Recorded information Start Marker
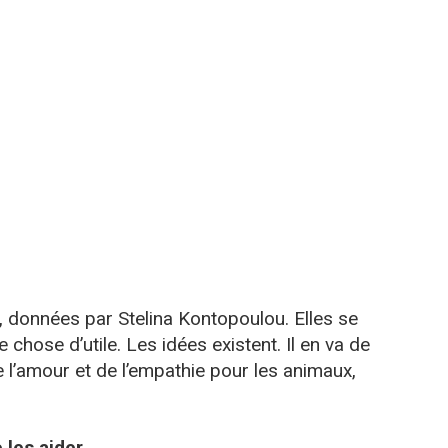
s, données par Stelina Kontopoulou. Elles se
hose d’utile. Les idées existent. Il en va de
l’amour et de l’empathie pour les animaux,
 les aider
Recorded information End Marker
-- What this task involves --
Reproduce exactly the line containing "hose d’utile. Les idées existent. Il en va de" and all lines after it through the end of the listing above; leave out every earlier line.

-- Reply to the task --
hose d’utile. Les idées existent. Il en va de
l’amour et de l’empathie pour les animaux,
 les aider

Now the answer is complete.